Reuben lay motionless, not daring to breathe. If she’d fallen asleep, his faith in prayer, the Almighty, and the hereafter would be restored in one stroke. He ran a testing finger lightly along her backbone; her only response was a delicate little snort against his throat.
Thank You,
he prayed fervently.

Now the trick was to get her off his chest without waking her up. He wanted a big slug of whiskey in the worst way. She heaved a big, tremulous sigh, and he froze again until her body quivered and went still. Her hair didn’t smell like lilacs; it smelled like the pine soap in his bathroom. A familiar scent, but exotic on her. He put his palms on her sides, barely grazing, just to touch her. She had incredible skin, softer than an infant’s.

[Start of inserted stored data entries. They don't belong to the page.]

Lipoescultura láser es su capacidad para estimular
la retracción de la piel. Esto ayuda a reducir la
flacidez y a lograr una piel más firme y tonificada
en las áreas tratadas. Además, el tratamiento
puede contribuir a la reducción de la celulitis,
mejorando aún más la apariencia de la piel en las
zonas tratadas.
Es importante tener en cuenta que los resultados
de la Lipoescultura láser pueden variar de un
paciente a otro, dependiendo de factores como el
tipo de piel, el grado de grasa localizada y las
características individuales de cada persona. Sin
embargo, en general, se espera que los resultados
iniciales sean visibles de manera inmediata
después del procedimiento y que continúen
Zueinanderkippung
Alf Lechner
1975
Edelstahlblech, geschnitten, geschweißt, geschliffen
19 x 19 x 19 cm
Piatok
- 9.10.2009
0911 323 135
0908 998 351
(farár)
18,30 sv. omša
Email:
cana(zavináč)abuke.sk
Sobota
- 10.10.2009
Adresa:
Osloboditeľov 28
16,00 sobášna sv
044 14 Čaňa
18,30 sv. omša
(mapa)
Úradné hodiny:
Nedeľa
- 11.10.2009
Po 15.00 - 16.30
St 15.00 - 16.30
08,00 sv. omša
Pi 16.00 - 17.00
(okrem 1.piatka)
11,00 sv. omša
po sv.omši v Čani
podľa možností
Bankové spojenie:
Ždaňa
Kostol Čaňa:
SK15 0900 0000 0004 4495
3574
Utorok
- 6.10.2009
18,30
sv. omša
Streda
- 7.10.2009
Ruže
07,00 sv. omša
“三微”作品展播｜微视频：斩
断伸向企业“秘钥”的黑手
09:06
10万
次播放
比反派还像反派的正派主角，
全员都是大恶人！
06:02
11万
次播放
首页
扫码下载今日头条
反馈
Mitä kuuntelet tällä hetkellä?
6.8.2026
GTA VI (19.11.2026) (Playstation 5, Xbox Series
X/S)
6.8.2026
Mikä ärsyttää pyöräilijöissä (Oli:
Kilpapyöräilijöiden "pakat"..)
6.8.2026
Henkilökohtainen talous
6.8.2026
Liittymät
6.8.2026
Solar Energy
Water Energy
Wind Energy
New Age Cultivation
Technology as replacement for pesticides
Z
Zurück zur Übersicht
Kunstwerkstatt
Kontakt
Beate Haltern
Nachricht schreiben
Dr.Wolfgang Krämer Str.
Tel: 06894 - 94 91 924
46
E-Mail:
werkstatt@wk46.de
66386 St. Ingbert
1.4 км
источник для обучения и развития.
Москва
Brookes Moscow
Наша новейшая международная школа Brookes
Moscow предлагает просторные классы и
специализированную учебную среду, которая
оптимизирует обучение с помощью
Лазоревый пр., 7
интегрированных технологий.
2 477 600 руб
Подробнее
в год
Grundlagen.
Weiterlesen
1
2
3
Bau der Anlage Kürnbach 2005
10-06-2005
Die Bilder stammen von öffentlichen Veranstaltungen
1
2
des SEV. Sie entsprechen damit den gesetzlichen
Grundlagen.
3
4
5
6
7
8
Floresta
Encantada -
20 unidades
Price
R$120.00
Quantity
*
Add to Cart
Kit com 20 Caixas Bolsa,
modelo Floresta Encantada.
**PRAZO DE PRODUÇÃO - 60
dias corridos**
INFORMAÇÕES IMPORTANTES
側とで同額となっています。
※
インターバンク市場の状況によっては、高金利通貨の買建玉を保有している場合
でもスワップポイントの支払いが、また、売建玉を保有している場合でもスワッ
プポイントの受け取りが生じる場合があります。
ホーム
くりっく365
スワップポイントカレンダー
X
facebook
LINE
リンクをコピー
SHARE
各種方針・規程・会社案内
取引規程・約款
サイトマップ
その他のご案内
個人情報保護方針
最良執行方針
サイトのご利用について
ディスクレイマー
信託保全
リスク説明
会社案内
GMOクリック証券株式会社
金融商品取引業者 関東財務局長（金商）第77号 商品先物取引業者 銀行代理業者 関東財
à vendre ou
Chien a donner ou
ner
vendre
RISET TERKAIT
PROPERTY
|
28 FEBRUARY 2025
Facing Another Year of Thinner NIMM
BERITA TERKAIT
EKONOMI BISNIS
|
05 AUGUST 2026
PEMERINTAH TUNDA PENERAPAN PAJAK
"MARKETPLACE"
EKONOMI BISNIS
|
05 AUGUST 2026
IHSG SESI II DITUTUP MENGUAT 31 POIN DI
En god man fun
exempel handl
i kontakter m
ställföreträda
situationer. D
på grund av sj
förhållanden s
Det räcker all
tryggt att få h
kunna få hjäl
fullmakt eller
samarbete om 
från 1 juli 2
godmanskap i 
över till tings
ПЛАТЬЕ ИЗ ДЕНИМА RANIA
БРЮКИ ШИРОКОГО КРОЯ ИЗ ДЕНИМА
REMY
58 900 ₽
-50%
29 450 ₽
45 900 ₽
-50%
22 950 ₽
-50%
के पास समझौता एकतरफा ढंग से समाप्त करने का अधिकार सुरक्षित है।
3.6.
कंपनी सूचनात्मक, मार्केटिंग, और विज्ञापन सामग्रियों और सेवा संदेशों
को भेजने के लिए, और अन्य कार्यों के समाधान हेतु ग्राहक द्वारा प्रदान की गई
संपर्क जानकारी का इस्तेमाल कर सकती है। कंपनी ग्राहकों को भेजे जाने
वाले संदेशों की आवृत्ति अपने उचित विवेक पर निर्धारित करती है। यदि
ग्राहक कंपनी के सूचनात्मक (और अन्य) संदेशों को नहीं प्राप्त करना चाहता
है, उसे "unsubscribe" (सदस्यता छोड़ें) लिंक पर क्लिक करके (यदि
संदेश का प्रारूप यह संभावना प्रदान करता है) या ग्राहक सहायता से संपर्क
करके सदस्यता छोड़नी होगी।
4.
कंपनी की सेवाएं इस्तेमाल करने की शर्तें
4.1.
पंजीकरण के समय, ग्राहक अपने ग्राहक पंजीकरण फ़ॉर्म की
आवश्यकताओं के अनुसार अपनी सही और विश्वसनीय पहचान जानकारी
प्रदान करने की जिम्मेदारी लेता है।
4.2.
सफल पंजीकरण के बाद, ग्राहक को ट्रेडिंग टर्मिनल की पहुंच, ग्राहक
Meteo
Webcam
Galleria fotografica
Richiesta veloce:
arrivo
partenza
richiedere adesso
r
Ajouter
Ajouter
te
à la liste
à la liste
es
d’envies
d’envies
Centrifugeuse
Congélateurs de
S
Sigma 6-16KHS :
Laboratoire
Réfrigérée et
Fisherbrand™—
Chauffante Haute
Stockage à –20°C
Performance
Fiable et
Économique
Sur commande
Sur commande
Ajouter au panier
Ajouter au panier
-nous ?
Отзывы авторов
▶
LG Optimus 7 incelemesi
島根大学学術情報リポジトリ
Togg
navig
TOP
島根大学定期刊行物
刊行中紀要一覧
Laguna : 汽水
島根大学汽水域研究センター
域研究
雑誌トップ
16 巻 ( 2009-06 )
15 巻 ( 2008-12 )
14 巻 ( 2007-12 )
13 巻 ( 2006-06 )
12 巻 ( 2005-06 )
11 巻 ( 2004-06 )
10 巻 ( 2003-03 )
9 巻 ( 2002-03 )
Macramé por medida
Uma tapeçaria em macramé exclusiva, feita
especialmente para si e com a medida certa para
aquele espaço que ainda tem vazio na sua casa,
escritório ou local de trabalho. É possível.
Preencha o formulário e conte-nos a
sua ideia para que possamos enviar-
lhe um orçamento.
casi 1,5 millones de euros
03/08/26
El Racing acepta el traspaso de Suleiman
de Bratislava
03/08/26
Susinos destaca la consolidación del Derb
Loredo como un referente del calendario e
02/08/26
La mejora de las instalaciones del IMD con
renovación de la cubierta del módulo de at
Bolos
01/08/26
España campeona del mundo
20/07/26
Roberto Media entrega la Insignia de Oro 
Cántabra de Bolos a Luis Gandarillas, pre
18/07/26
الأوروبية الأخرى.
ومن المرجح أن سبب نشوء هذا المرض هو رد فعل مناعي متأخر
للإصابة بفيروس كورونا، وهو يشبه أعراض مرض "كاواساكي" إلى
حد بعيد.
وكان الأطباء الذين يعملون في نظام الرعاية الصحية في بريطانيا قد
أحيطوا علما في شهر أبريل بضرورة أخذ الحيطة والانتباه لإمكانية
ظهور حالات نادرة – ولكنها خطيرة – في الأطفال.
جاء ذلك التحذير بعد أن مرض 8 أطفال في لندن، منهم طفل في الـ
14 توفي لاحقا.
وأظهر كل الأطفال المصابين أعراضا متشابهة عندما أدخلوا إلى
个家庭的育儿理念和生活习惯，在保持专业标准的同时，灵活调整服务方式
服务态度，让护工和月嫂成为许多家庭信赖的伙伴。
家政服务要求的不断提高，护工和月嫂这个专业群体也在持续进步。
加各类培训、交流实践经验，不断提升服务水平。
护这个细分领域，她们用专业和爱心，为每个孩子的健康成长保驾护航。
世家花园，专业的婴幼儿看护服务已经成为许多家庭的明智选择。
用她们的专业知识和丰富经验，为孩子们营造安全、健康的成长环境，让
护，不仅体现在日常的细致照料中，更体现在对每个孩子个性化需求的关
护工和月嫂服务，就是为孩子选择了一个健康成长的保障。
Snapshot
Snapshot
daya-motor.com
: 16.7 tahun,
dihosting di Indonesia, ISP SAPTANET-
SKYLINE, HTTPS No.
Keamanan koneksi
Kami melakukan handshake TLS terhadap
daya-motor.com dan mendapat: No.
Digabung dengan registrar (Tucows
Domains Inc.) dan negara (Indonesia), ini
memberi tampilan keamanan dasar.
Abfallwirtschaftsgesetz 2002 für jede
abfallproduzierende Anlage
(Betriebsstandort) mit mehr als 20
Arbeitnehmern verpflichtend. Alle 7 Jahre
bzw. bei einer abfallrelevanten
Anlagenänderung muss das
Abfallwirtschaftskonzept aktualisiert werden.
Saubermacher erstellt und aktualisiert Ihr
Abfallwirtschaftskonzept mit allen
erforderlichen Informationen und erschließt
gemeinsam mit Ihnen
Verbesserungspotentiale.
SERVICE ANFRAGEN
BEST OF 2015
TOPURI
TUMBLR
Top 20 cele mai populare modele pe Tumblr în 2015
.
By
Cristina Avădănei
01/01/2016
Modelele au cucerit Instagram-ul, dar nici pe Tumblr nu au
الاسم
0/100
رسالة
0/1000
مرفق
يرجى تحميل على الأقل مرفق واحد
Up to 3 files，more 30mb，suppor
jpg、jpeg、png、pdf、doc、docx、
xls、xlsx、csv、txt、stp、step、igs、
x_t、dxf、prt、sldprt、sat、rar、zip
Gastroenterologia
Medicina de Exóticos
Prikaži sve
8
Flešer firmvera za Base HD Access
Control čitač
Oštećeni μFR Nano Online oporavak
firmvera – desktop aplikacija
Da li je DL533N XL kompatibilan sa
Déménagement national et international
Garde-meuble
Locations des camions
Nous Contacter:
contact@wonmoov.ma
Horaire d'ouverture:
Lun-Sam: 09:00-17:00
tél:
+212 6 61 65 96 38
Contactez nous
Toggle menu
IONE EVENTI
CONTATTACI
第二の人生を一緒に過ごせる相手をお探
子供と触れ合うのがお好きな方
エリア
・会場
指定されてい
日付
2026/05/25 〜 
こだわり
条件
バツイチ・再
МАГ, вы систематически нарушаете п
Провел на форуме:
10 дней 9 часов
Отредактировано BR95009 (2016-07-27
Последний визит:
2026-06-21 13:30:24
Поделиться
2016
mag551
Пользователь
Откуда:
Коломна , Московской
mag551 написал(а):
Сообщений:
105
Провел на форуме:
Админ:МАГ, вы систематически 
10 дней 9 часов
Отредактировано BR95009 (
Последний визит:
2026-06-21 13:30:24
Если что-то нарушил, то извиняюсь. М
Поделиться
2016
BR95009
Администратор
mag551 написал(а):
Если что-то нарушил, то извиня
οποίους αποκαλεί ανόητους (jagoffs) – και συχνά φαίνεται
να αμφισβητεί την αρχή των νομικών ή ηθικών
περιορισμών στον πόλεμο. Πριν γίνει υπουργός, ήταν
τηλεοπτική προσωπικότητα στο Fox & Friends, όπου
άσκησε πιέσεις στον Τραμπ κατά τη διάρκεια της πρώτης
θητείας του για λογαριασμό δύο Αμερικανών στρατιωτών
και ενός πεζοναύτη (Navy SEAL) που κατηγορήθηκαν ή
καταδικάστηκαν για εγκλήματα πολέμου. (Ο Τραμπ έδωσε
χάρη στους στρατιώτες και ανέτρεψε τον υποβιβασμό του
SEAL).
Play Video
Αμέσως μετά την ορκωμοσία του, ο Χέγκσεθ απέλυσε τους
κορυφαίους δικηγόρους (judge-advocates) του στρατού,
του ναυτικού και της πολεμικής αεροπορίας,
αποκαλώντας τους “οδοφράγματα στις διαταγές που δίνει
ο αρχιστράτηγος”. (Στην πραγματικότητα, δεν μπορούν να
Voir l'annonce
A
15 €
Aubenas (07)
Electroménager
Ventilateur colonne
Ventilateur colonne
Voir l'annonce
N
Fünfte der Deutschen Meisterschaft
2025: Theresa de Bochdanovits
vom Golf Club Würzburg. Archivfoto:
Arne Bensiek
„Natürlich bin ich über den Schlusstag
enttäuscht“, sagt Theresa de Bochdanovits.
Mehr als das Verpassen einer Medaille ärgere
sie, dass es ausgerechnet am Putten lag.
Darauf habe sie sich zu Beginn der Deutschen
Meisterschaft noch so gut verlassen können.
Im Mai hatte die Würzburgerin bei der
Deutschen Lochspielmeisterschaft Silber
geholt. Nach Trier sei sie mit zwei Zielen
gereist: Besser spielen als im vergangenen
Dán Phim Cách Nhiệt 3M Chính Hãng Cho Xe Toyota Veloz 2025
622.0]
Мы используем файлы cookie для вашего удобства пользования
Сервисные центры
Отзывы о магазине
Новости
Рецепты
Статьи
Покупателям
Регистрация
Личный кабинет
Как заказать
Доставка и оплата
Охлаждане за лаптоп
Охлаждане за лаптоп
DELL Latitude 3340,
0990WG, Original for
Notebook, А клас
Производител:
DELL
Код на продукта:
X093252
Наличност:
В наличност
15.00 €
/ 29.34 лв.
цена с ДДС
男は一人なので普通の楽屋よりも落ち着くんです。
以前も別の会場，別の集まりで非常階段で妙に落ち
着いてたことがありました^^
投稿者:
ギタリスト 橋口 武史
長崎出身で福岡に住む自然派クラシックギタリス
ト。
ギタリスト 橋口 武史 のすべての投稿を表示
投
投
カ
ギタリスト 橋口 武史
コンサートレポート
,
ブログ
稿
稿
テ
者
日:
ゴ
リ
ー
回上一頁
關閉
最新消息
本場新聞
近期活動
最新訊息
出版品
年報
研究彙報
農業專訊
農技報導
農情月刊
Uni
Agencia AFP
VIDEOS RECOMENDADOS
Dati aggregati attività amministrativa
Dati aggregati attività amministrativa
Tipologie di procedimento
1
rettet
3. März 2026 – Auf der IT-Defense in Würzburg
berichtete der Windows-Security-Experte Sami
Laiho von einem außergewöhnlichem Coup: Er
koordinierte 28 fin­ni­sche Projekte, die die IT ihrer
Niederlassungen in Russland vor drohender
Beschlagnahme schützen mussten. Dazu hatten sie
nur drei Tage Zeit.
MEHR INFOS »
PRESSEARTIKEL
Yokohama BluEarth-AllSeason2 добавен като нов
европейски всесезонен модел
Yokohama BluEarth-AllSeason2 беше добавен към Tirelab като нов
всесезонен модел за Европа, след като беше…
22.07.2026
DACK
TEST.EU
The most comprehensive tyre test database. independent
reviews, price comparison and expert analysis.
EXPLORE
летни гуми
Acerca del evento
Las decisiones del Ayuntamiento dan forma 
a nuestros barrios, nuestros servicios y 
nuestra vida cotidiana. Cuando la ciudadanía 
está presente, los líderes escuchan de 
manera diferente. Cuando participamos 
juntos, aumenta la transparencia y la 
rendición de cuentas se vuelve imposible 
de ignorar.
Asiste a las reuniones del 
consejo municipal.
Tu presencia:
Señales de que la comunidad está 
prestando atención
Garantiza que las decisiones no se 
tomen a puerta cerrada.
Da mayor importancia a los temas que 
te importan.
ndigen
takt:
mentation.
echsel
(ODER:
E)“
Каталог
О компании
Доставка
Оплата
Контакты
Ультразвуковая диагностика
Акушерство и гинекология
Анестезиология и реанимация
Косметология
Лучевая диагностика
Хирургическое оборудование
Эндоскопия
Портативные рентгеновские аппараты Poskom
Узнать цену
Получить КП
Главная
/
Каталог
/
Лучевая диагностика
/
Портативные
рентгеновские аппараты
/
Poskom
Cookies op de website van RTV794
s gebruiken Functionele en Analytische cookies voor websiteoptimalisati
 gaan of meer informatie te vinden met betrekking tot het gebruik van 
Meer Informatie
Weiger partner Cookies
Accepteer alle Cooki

And she didn’t have any husband at all, much less two of them.

The slow, gentle in-and-out of her ribs assured him she was fast asleep. Just then the oil lamp across the room sputtered and went out. He closed his eyes in the sudden darkness, thinking how far away the bureau was, and the bottle. How chilly the floor would be on his bare feet. How nice and warm it was here in bed, even with a hundred and some pounds of Grace passed out on top of him. I’ll move in a minute, he told himself, and fell asleep with his nose in her piney hair.